User-Centric Data Collection and Evaluation. Collecting large-scale personalized conversations or data for NLG systems is challenging, expensive and cumbersome. First, most datasets suffer from pre-defined or collected user profiles expressed in a limited number of statements. Second, crowdsourcing personalized datasets is likely to result in very artificial content, as the workers need to intentionally inject the received personalization instructions into every utterance, which does not align well with human daily conversations. Correspondingly, state-of-the-art models tend to perform the attribute transfer merely at the lexical level (e.g. inserting negative words for rude or “please” for polite), while the subtle understanding and modification of higher-level compositionality is still a challenge [39, 62, 148]. Even more problematic assumption of most user-centric generation systems is that users exhibit their traits, moods and beliefs uniformly in a conversation. However, humans do not always express personalized information everywhere, thus real world data is persona-sparse [147]. This calls for a nuanced modeling of when, where and to what extent personalization needs to be included for NLG systems [17, 37, 122].

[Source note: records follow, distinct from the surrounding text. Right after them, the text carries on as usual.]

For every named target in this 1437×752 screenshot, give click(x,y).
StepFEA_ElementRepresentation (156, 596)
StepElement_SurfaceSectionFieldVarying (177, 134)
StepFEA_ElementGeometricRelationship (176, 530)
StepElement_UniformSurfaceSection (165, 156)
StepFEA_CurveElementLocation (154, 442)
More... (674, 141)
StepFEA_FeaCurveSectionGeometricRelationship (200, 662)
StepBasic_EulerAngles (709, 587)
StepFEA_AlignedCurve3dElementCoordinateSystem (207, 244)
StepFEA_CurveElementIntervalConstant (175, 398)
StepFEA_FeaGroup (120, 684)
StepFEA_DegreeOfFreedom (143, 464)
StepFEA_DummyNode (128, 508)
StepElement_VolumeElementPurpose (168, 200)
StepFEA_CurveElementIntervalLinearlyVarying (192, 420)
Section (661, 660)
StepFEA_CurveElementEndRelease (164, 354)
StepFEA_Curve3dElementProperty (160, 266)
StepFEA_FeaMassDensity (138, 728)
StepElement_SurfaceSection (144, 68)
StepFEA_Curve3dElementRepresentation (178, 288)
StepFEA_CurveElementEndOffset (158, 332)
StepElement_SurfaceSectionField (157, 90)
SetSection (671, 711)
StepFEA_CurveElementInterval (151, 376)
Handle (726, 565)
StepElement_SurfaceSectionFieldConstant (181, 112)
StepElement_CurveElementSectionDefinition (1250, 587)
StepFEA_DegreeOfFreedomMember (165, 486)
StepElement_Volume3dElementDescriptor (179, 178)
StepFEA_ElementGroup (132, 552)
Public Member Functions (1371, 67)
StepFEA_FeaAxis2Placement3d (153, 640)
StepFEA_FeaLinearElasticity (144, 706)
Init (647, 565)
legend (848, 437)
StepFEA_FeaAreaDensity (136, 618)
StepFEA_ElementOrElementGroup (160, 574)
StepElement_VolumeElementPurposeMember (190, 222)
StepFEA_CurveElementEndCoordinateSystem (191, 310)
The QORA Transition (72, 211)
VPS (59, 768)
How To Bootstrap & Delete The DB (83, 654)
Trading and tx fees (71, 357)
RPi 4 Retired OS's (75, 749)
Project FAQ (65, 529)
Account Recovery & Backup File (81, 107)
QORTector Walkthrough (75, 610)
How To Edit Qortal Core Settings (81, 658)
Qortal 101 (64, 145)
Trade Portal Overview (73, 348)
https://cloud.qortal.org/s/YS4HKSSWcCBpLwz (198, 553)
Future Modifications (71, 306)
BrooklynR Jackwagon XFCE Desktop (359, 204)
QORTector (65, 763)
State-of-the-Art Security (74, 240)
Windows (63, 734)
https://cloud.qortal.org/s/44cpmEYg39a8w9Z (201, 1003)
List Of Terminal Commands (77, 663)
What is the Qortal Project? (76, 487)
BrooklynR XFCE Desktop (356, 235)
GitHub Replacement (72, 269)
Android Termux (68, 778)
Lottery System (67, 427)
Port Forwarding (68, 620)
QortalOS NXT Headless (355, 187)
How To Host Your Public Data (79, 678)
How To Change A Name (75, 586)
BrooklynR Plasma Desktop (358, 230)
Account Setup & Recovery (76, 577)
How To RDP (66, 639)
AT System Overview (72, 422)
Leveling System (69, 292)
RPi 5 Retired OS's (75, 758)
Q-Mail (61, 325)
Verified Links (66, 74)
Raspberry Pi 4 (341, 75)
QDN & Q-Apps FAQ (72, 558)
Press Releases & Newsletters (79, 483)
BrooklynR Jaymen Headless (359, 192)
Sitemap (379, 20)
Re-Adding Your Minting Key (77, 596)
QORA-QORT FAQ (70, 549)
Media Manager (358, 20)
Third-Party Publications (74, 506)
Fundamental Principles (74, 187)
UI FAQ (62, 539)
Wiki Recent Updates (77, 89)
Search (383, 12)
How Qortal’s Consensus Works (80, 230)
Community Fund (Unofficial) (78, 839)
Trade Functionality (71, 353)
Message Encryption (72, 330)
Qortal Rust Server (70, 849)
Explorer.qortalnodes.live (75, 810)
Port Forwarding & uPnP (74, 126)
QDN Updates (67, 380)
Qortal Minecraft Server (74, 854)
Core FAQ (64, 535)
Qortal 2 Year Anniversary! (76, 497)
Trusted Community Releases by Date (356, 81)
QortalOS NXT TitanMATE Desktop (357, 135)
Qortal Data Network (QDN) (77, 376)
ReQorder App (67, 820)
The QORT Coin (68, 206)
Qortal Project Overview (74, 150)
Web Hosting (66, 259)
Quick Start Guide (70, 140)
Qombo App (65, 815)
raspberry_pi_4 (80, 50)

Personalized Pretraining and Safeguards. Getting data is a key challenge when it comes to personalized pre-training [147], which requires extensive data even for each single user. The proliferation of personalization also brings in trust and privacy issues [23, 120]. How does user-centric generation relate to ethics and privacy as the personalization always involve using user specific data [51]? One key issue associated with personalized pretraining is that the extensive personal data needed by pretrained language models might include all sorts of dimensions about users, including sensitive and private information which should not be used by user-centric NLG systems [52, 108]. For instance, [16] demonstrated that an adversary can perform an extraction attack to recover individual training examples from pretrained language models. These extracted examples include names, phone numbers, email addresses, and even deleted content. Such privacy concerns might become more salient and severe when it comes to user-centric pretraining, as models can easily remember details and leak training data for potential malicious attacks.

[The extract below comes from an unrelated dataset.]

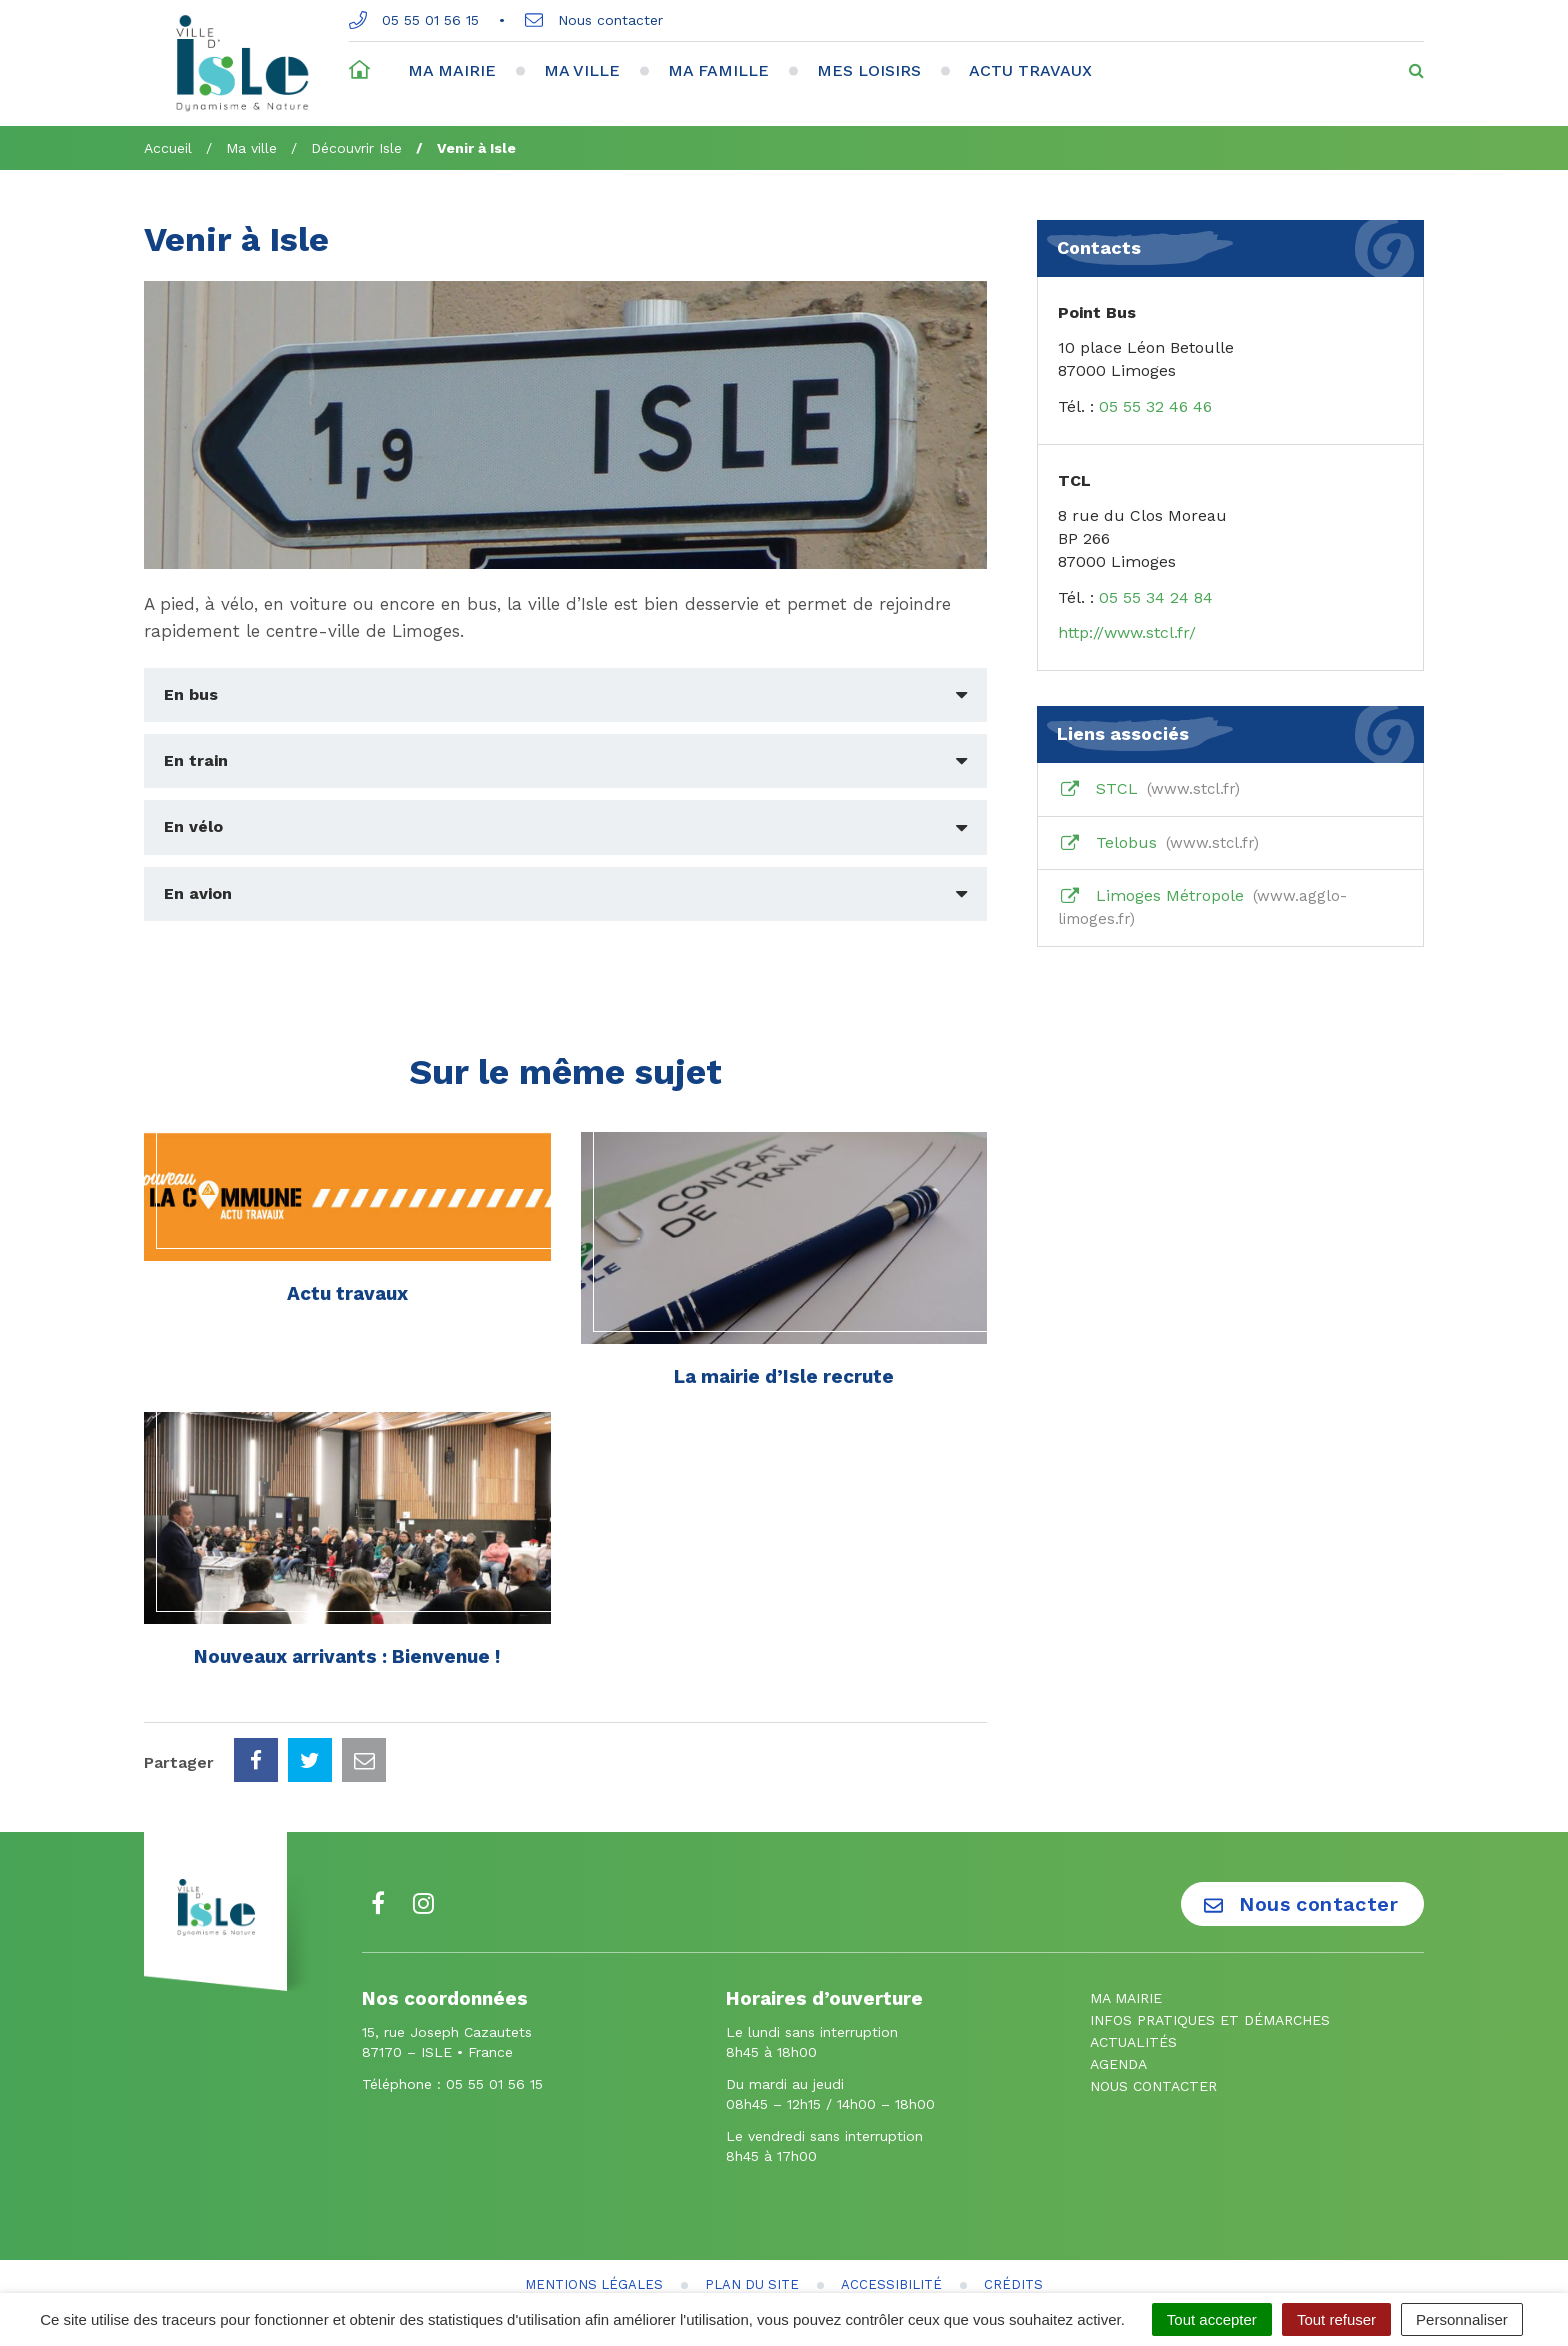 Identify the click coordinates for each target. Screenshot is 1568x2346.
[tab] (565, 695)
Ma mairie (452, 70)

Biases and Generalization. The creation of corpora for user-centric NLG might suffer from self-selection bias as people who decides to use certain platforms like Twitter or Reddit might be very different. The reporting bias further adds complexity to this space as people do not necessarily talk about things in the world in proportion to their persona or personality. Thus, NLG systems built upon available data might be skewed towards certain population (e.g., educational background, access to Internet, specific language uses). The crowdsourcing bias [57], i.e., the potential inherent bias of crowd workers who contribute to the tasks might introduce biased ground-truth data.

Gaps Between Users and Systems. We argue that the evaluation process should look into what dimension users expect to see and identify what users want from these generated texts. For example [135] points out the expectations from human and artificial participants of the conversation are not the same, and shall be modeled differently. We need metrics to capture any failures, and mechanisms to explain the decision-making process behind these user-centric NLG models, since the data-driven systems tend to imitate utterances from their training data [61, 133, 139]. This process is not directly controllable, which may lead to offensive responses [58]. Another challenge is how to disentangle personalization from the generic representation [39], such as using domain adaptation techniques to transfer generic models to specific user groups [142].

8 Conclusion

This work presents a comprehensive overview of recent user-centric text generation across diverse sets of research capturing multiple dimensions of personalizing systems. We categorize these previous research directions, and present the representative tasks and evaluation approaches, as well as challenges and opportunities to facilitate future work on user-centric NLG.